Hello Drupal Community:

Just as a background, this is my configuration:

Development Environment:
Windows XP
Drupal v5.11
XAMPP v1.6.8

Production Environment:
GoDaddy Linux v2.0 Hosting
mySQL Database

I have 2 main questions:

1. Is it possible to create a multisite setup for Drupal with individual themes for each site? For example, I want to use Drupal to manage www.example1.com and www.example2.com, and each one have their own themes. I know multisite is possible, but I'm not sure if I can apply a different theme to each site?

2. If the answer to the first question is yes, how can I create a development and production environment that have the same structure? Beyond initial setup, I don't want to make configuration changes anytime I change content in each site.

Any help is appeciated,

Thanks!

Comments

kjv1611’s picture

how can I create a development and production environment that have the same structure?

I am pretty sure I saw a podcast title about this very sort of thing a week or so ago (when I found it, already recorded in the past, I believe) possibly over at http://geeksandgod.com or else at another site. I'll have to see if I can find it, it was something I was wanting to look at myself, go over the tutorial/discussion, at least, but haven't found the time yet.

If/when I can find the link to what I'm talking about, I'll post back - it'll be this evening at earliest (if I'm able to find it). Eastern Time, USA.

bombayhustle’s picture

thanks kjv, any help is appreciated. Any idea about the multi-theme/multi-site question?

Thanks

boneless’s picture

check out these
http://drupal.org/node/43816
http://groups.drupal.org/node/11795
http://drupal.org/node/293633

different themes are easily done you just need to either configure it in the default settings.php or use prefixes for layout related tables (see 2nd link)

bombayhustle’s picture

So I figured it out. I now have a multi-site setup on GoDaddy (linux, v2.0 hosting, php5, mysql5). I have 3 domains, with one instance of Drupal 5.11, and 3 databases for each domain.

Here's how I did it:

1. Set up the hosting account to handle all 3 domains with GoDaddy (hosting control center -> my domains...).

2. Create 3 different databases, db1, db2, db3 with GoDaddy. Note the db server for each, they may be different. This will be the one to use in the individual settings.php file.

3. FTP the Drupal package onto the server. I put it in a folder called drupal/.

4. In drupal/sites, create 3 folders: domain1.com, domain2.com, domain3.com (no WWW). Create a settings.php file for each, and change the $db_url as specified in install.txt. Remember, the db server is the one you get from Step 2. Also, change the $base_url to 'domain1.com/drupal', 'domain2.com/drupal', etc.

5. In drupal/.htaccess,

Add the following php handler lines:

AddHandler x-httpd-php5 .php
AddHandler x-httpd-php .php4

Also, I added the following lines so that domain1.com is treated as www.domain1.com:

RewriteCond %{HTTP_HOST} ^domain1\.com$ [NC]
RewriteRule ^(.*)$ http://www.domain1.com/$1 [L,R=301]

Don't know if this is absolutely necessary.

Make sure the appropriate RewriteBase line is uncommented too. The comments in the .htaccess file will guide you.

6. Go to www.domain1.com/drupal/install.php and you should be good. Log into myphpadmin from godaddy and check that the 40 tables were added appropriately.

bombayhustle’s picture

As for the multi-theme setup I asked about, I've been playing around with Zen, and am finding it works great. I put an instance of zen for each site (in sites/domain1.com/theme/zen) and it seems to be working really well.
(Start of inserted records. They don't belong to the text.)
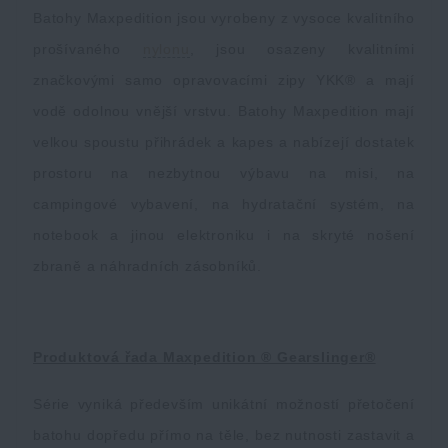
Batohy Maxpedition jsou vyrobeny z vysoce kvalitního
Akcie a zľavy
prošívaného
nylonu
, jsou osazeny kvalitními
značkovými samo opravovacími zipy YKK® a mají
Výpredaj
vodě odolnou vnější vrstvu. Batohy Maxpedition mají
velkou spoustu přihrádek a kapes a nabízejí dostatek
Značky A-Z
prostoru na nezbytnou výbavu na misi, na
campingové vybavení, na hydratační systém, na
Všetky produkty
notebook a jinou elektroniku i na skryté nošení
zbraně a náhradních zásobníků.
Produktová řada Maxpedition ® Gearslinger®
Série vyniká především unikátní možností přetočení
batohu dopředu přímo na těle, bez nutnosti zastavit a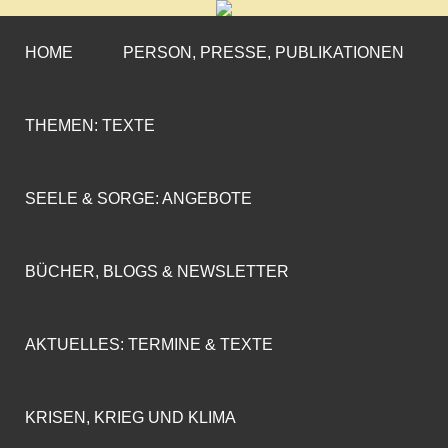
CORNELIA COENEN-
»ENGAGEMENT MIT PROFIL«
MARX
HOME
PERSON, PRESSE, PUBLIKATIONEN
THEMEN: TEXTE
SEELE & SORGE: ANGEBOTE
BÜCHER, BLOGS & NEWSLETTER
AKTUELLES: TERMINE & TEXTE
KRISEN, KRIEG UND KLIMA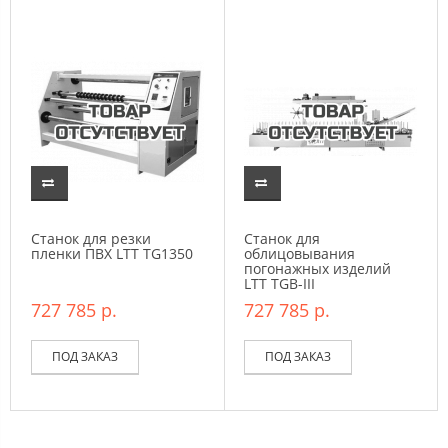
Станок для резки
Станок для
пленки ПВХ LTT TG1350
облицовывания
погонажных изделий
LTT TGB-III
727 785 р.
727 785 р.
ПОД ЗАКАЗ
ПОД ЗАКАЗ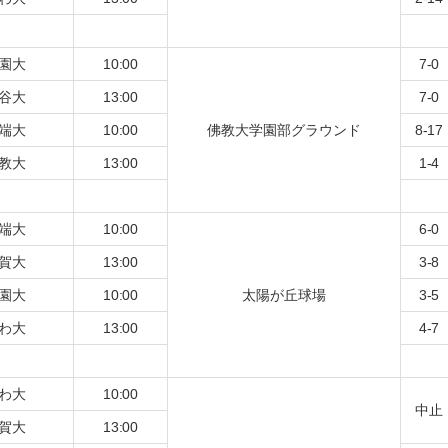
園大
10:00
7-0
谷大
13:00
7-0
端大
10:00
佛教大学園部グラウンド
8-17
教大
13:00
1-4
端大
10:00
6-0
賀大
13:00
3-8
園大
10:00
太陽が丘球場
3-5
わ大
13:00
4-7
わ大
10:00
中止
賀大
13:00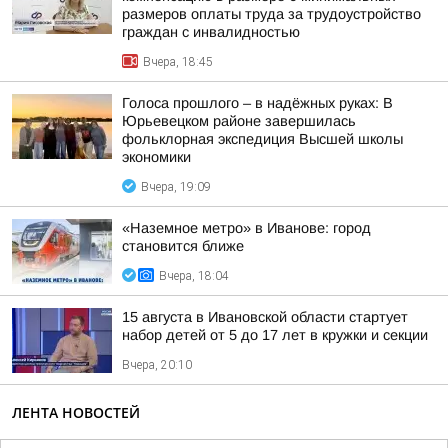
размеров оплаты труда за трудоустройство
граждан с инвалидностью
Вчера, 18:45
Голоса прошлого – в надёжных руках: В
Юрьевецком районе завершилась
фольклорная экспедиция Высшей школы
экономики
Вчера, 19:09
«Наземное метро» в Иванове: город
становится ближе
Вчера, 18:04
15 августа в Ивановской области стартует
набор детей от 5 до 17 лет в кружки и секции
Вчера, 20:10
ЛЕНТА НОВОСТЕЙ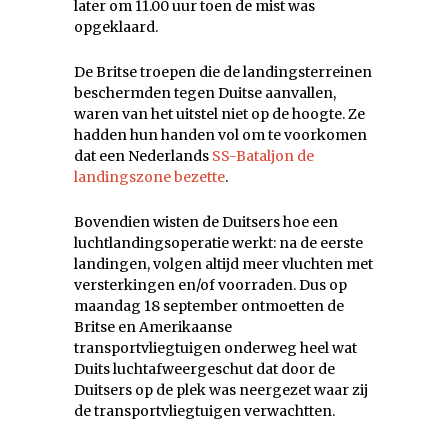
later om 11.00 uur toen de mist was
opgeklaard.
De Britse troepen die de landingsterreinen
beschermden tegen Duitse aanvallen,
waren van het uitstel niet op de hoogte. Ze
hadden hun handen vol om te voorkomen
dat een Nederlands
SS-Bataljon de
landingszone bezette
.
Bovendien wisten de Duitsers hoe een
luchtlandingsoperatie werkt: na de eerste
landingen, volgen altijd meer vluchten met
versterkingen en/of voorraden. Dus op
maandag 18 september ontmoetten de
Britse en Amerikaanse
transportvliegtuigen onderweg heel wat
Duits luchtafweergeschut dat door de
Duitsers op de plek was neergezet waar zij
de transportvliegtuigen verwachtten.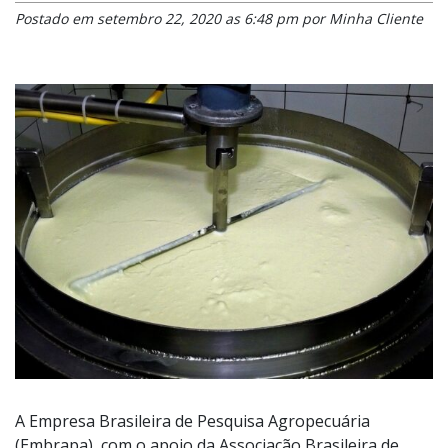
Postado em setembro 22, 2020 as 6:48 pm por Minha Cliente
A Empresa Brasileira de Pesquisa Agropecuária
(Embrapa), com o apoio da Associação Brasileira de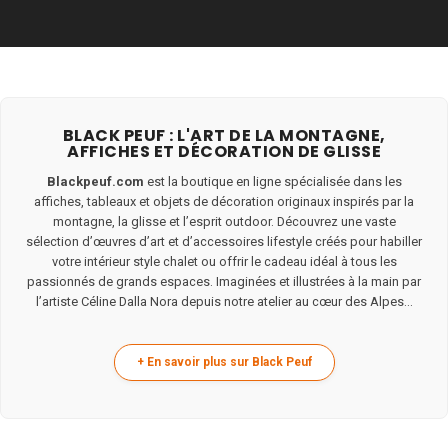
BLACK PEUF : L'ART DE LA MONTAGNE,
AFFICHES ET DÉCORATION DE GLISSE
Blackpeuf.com
est la boutique en ligne spécialisée dans les
affiches, tableaux et objets de décoration originaux inspirés par la
montagne, la glisse et l’esprit outdoor. Découvrez une vaste
sélection d’œuvres d’art et d’accessoires lifestyle créés pour habiller
votre intérieur style chalet ou offrir le cadeau idéal à tous les
passionnés de grands espaces. Imaginées et illustrées à la main par
l’artiste Céline Dalla Nora depuis notre atelier au cœur des Alpes...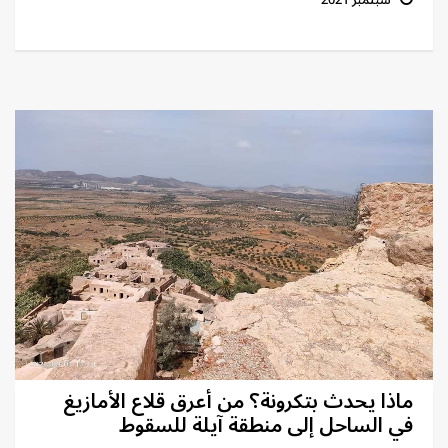
ماذا يحدث بتكرونة؟ من أعرق قلاع الأمازيغ
في الساحل إلى منطقة آيلة للسقوط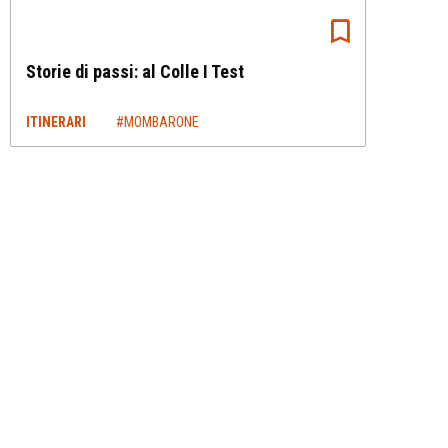
Storie di passi: al Colle I Test
ITINERARI
#MOMBARONE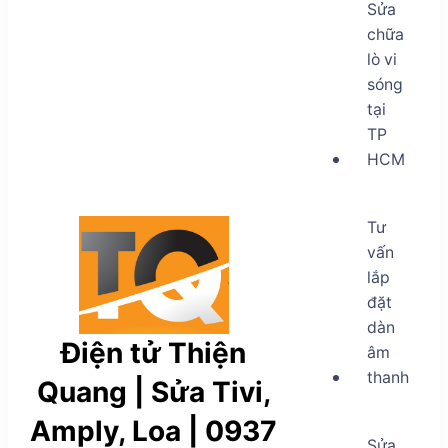
Sửa
chữa
lò vi
sóng
tại
TP
HCM
Tư
vấn
lắp
đặt
dàn
Điện tử Thiện
âm
thanh
Quang | Sửa Tivi,
Amply, Loa | 0937
Sửa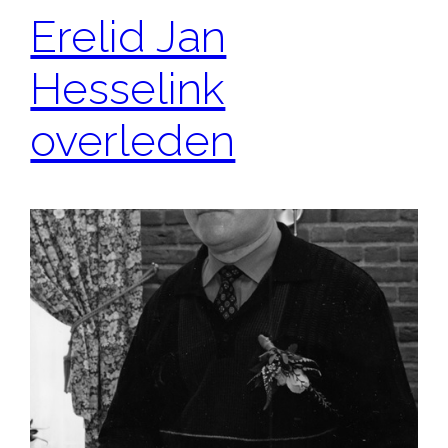
Erelid Jan
Hesselink
overleden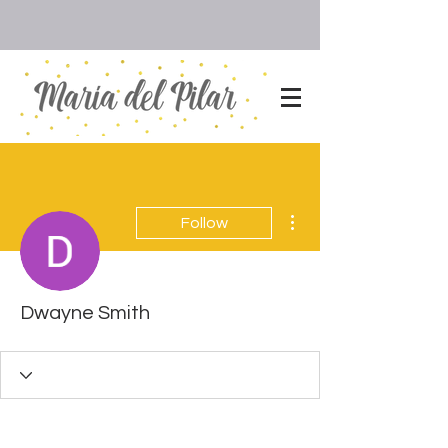
More actions
Follow
Dwayne Smith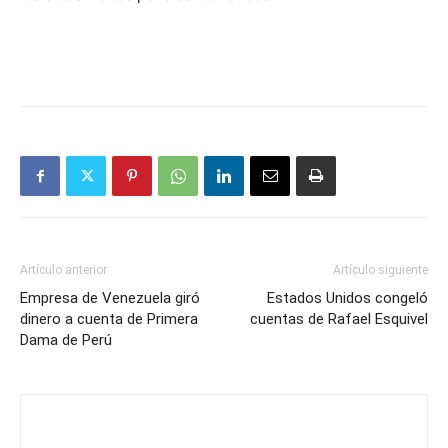
Artículo anterior
Artículo siguiente
Empresa de Venezuela giró
Estados Unidos congeló
dinero a cuenta de Primera
cuentas de Rafael Esquivel
Dama de Perú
Also, I have replicated this install on localhost so I have a parallel development environment.

kjv1611’s picture

That's something I want to look into myself in the future, but just too many other things going on for now, unfortunately. I went with anhosting.com - supported by midphase.com for my church's web host, and so far, I'm mostly VERY happy. The reason I mentioned that is b/c you said something about specifying the server for the MySQL databases. I think with anhosting/midphase, it's all on one server. That has made a BIG difference for me in performance. I did use 1and1 prior to that, and they were okay, but performance-wise, anhosting/midphase leaves them in the dust. I still have 2 sites over at 1and1, and one day, perhaps, I'll move one or both of those over as well.

The author of blamcast.com said he hosts that site, and others he runs all from one shared hosting site with anhosting/midphase, and his sites seem to be snappy any time I check them out. He gets thousands of hits daily, as well, I think, but I don't remember all the details. He wrote a long review about it.

All I'm saying is that if you start having performance issues, it very well might be the web host. Apparently most of them have the web site data on one server, and the databases on other servers, whereas it seems only a few have them all on the same server.